FizzBuzz

   FizzBuzz is a relatively simple programming problem that's famous/infamous
   by having a number of different approach solutions and is often used e.g.
   in interviews to test the skills of potential hires. It comes from a child
   game that teaches basic integer division in which kids are supposed to
   shout a specific word if a number is divisible by some other number --
   what's of interest about the problem is not the solution itself (which is
   trivial) but rather how one should structure an [1]algorithm that solves
   the problem. The problem is stated as follows:

   Write a program that writes out numbers from 1 to 100 (including both);
   however if a number is divisible by 3, write "Fizz" instead of the number,
   if the number is divisible by 5, write "Buzz" instead of it and if it is
   divisible by both 3 and 5, write "FizzBuzz" instead of it.

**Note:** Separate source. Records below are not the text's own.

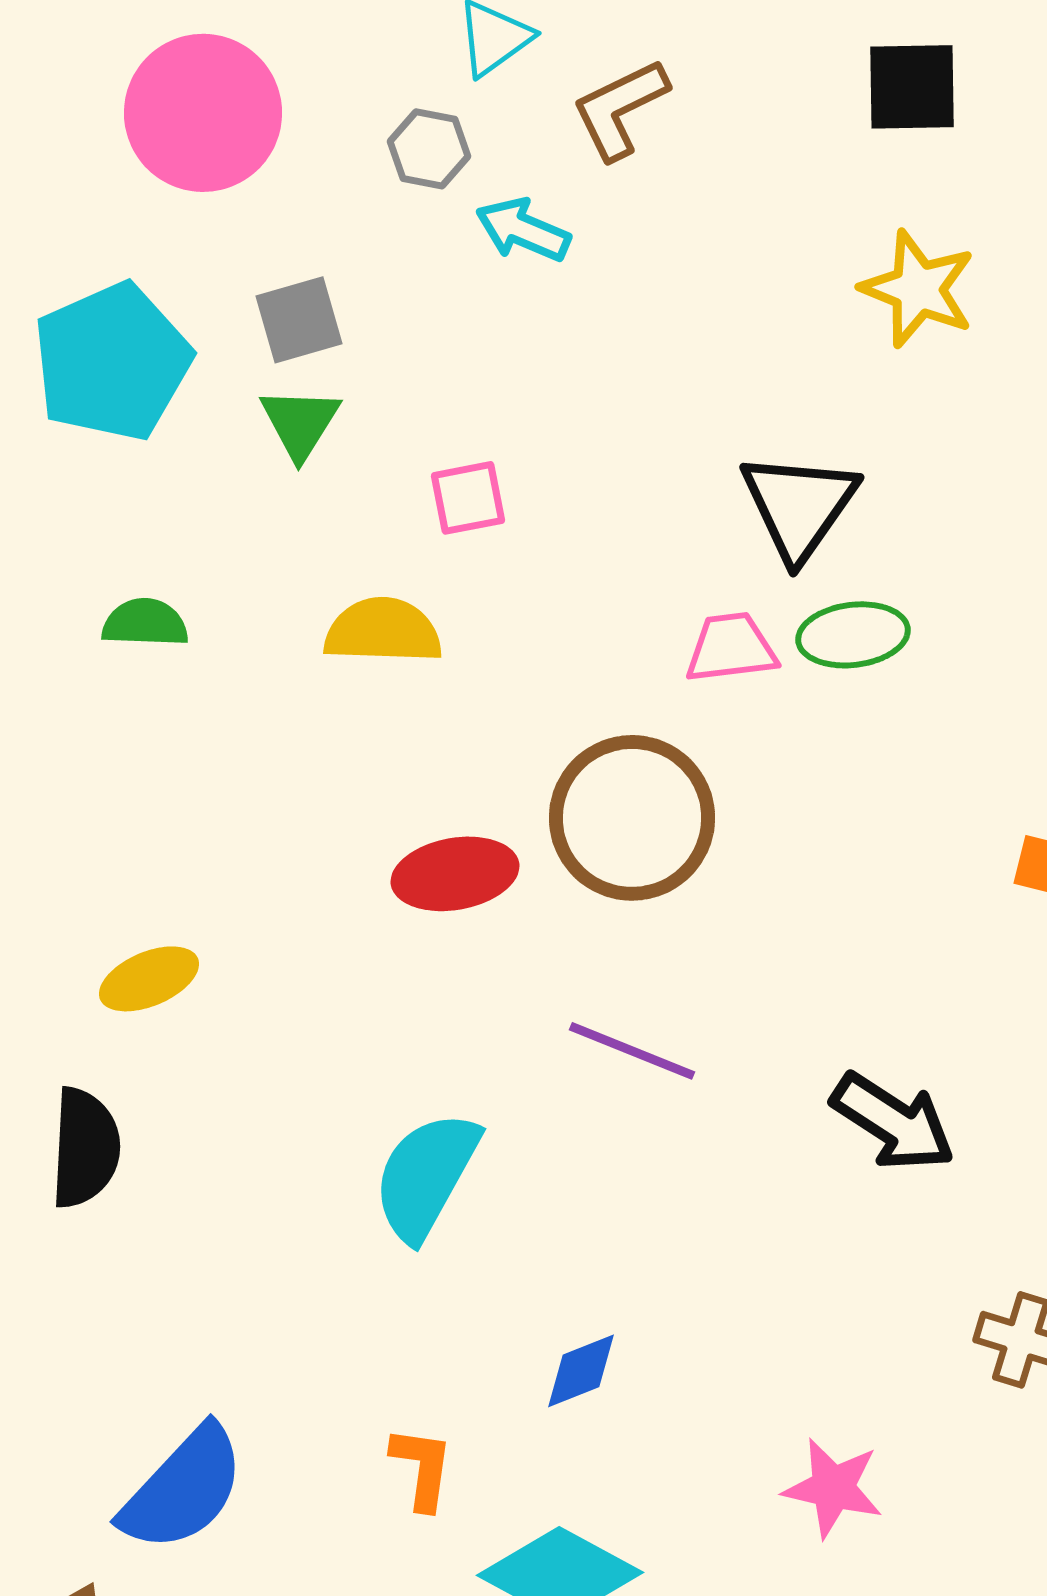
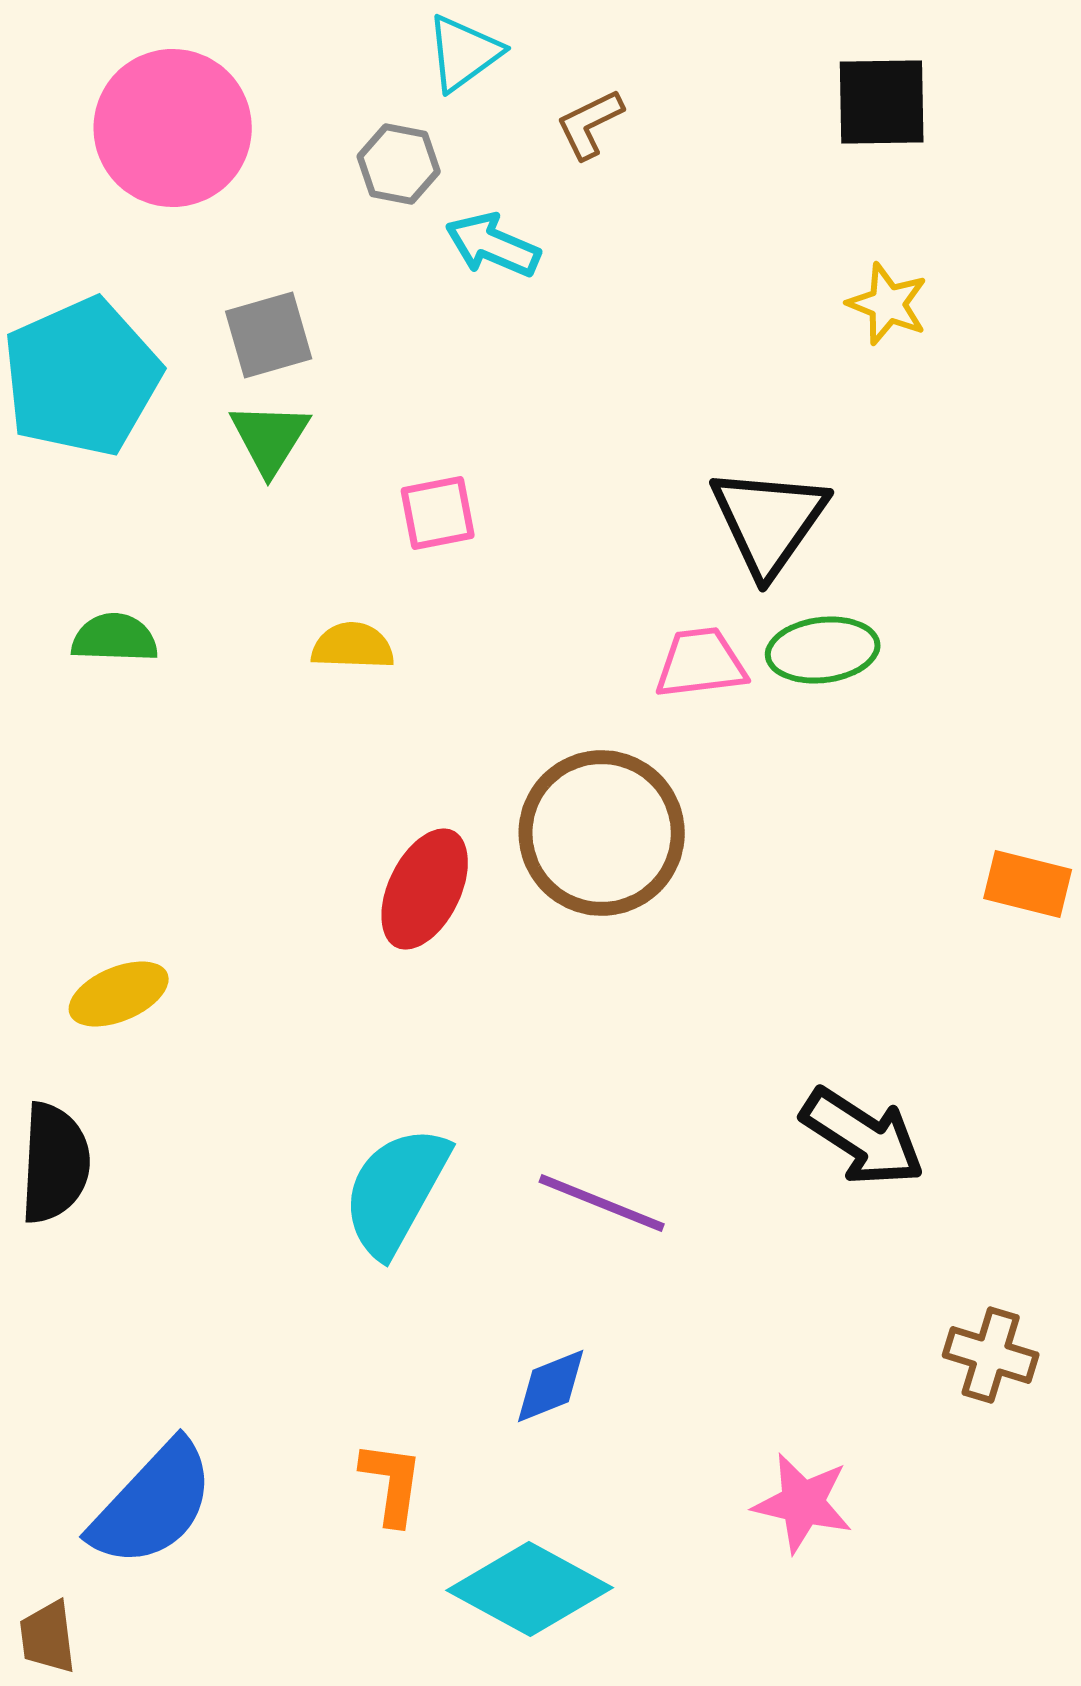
brown L-shape: (620, 109) -> (590, 124), size x0.7
yellow star: (918, 289) -> (888, 304), size x0.7
yellow semicircle: (383, 631) -> (353, 646), size x0.7
red ellipse: (455, 874) -> (425, 889), turned -54
purple line: (632, 1051) -> (602, 1203), moved

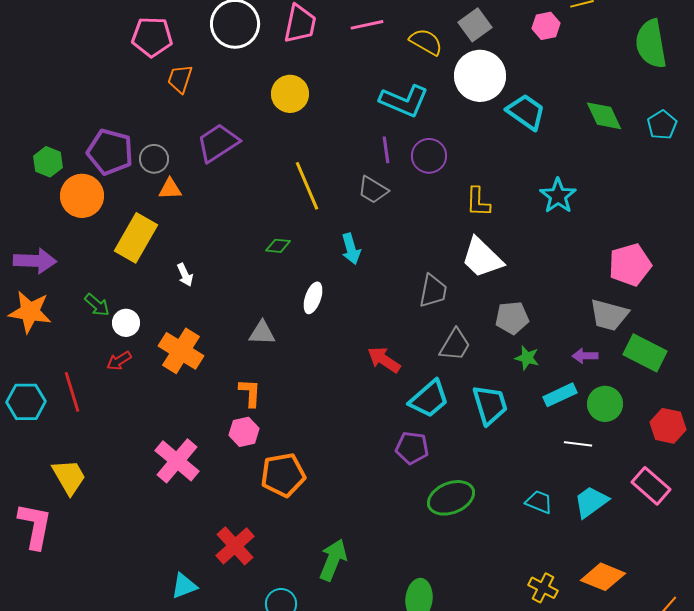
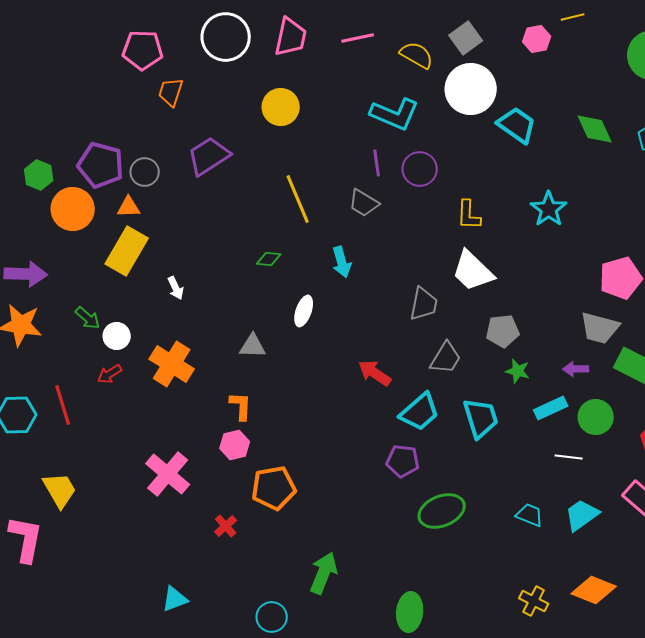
orange triangle: (170, 189) -> (129, 207), moved
red cross: (235, 546) -> (226, 526), moved, size x0.6

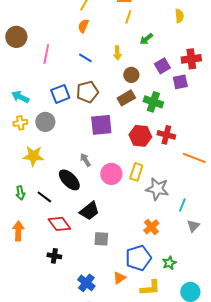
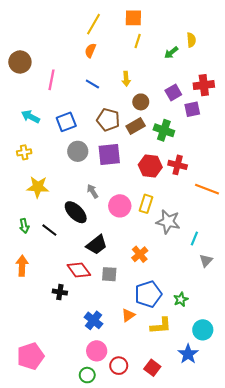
green arrow: (146, 39) -> (171, 53), moved
brown pentagon: (87, 92) -> (108, 120), moved, turned 30
cyan arrow: (20, 97) -> (30, 117), moved
gray circle: (45, 122) -> (78, 151), moved
red diamond: (59, 224) -> (79, 270), moved
orange cross: (151, 227) -> (140, 254), moved

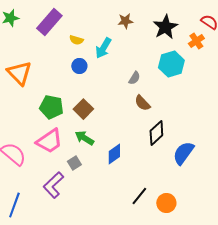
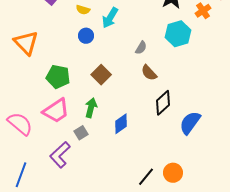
brown square: (83, 109) -> (101, 75), moved
green arrow: (84, 138) -> (91, 108), turned 72
black line: (139, 196) -> (146, 177), moved

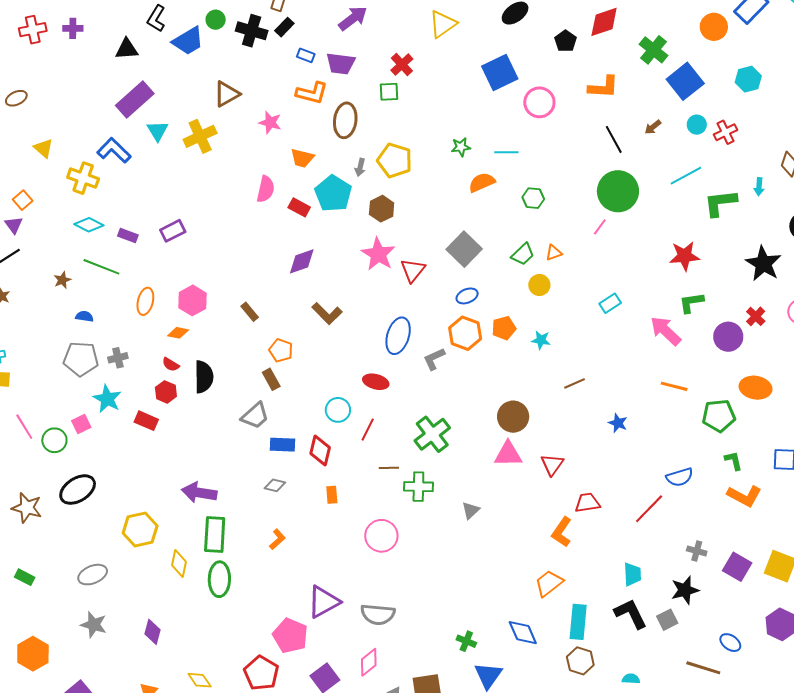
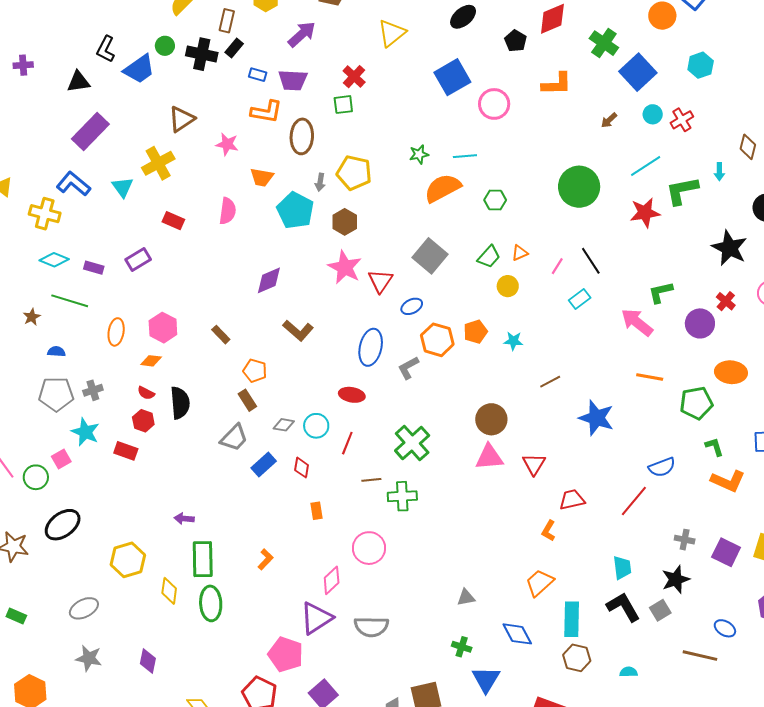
cyan triangle: (157, 131) -> (123, 187), moved
black line: (614, 139) -> (591, 261), moved
orange semicircle: (482, 182) -> (443, 188), size x1.4
red rectangle: (299, 207) -> (173, 221), moved
pink line: (600, 227) -> (557, 266), moved
red star: (684, 256) -> (645, 213), moved
blue ellipse: (467, 296) -> (412, 306), moved
blue star: (618, 423) -> (596, 418), size x1.8
blue rectangle: (283, 445) -> (264, 464), turned -40
red diamond: (320, 451) -> (302, 468), size x0.7
gray diamond: (275, 485) -> (284, 425), moved
purple arrow: (199, 493) -> (184, 519), size x0.6
gray triangle: (471, 510) -> (466, 597), moved, turned 36
orange L-shape: (562, 532) -> (549, 531), size x0.7
pink diamond: (369, 662) -> (332, 580), moved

   The statement may of course differ slightly, for example in saying how the
   output should be formatted or by specifying goals such as "make the
   program as short as possible" or "make the program as fast as possible".
   For the sake of this article let's consider the following the correct
   output of the algorithm:

   1, 2, Fizz, 4, Buzz, Fizz, 7, 8, Fizz, Buzz, 11, Fizz, 13, 14, FizzBuzz,
   16, 17, Fizz, 19, Buzz, Fizz, 22, 23, Fizz, Buzz, 26, Fizz, 28, 29,
   FizzBuzz, 31, 32, Fizz, 34, Buzz, Fizz, 37, 38, Fizz, Buzz, 41, Fizz, 43,
   44, FizzBuzz, 46, 47, Fizz, 49, Buzz, Fizz, 52, 53, Fizz, Buzz, 56, Fizz,
   58, 59, FizzBuzz, 61, 62, Fizz, 64, Buzz, Fizz, 67, 68, Fizz, Buzz, 71,
   Fizz, 73, 74, FizzBuzz, 76, 77, Fizz, 79, Buzz, Fizz, 82, 83, Fizz, Buzz,
   86, Fizz, 88, 89, FizzBuzz, 91, 92, Fizz, 94, Buzz, Fizz, 97, 98, Fizz,
   Buzz

   Why the fuss around FizzBuzz? Well, firstly it dodges an obvious single
   elegant solution that many similar problems usually have and it leads a
   beginner to a difficult situation that can reveal a lot about his
   experience and depth of his knowledge. The tricky part lies in having to
   check not only divisibility by 3 and 5, but also by BOTH at once, which
   when following basic programming instincts ("just if-then-else
   everything") leads to inefficiently checking the same divisibility twice
   and creating some extra ugly if branches and also things like reusing
   [2]magic constants in multiple places, conflicting the "[3]DRY" principle
   etc. It can also show if the guy knows things usually unknown to beginners
   such as that the modulo operation with non-power-of-two is usually
   expensive and we want to minimize its use. However it is greatly useful
   even when an experienced programmer faces it because it can serve a good,
   deeper discussion about things like [4]optimization; while FizzBuzz itself
   has no use and optimizing algorithm that processes 100 numbers is
   completely pointless, the problem is similar to some problems in practice
   in which the approach to solution often becomes critical, considering
   [5]scalability. In practice we may very well encounter FizzBuzze's big
   brother, a problem in which we'll need to check not 100 numbers but 100
   million numbers per second and check not only divisibility by 3 and 5, but
   by let's say all [6]prime numbers. Problems like this come up e.g. in
   [7]cryptography all the time, so we really have to come to discussing
   [8]time complexity classes, [9]instruction sets and hardware acceleration,
   [10]parallelism, possibly even [11]quantum computing, different
   [12]paradigms etc. So really FizzBuzz is like a kind of great conversation
   starter, a bag of topics, a good training example and so on.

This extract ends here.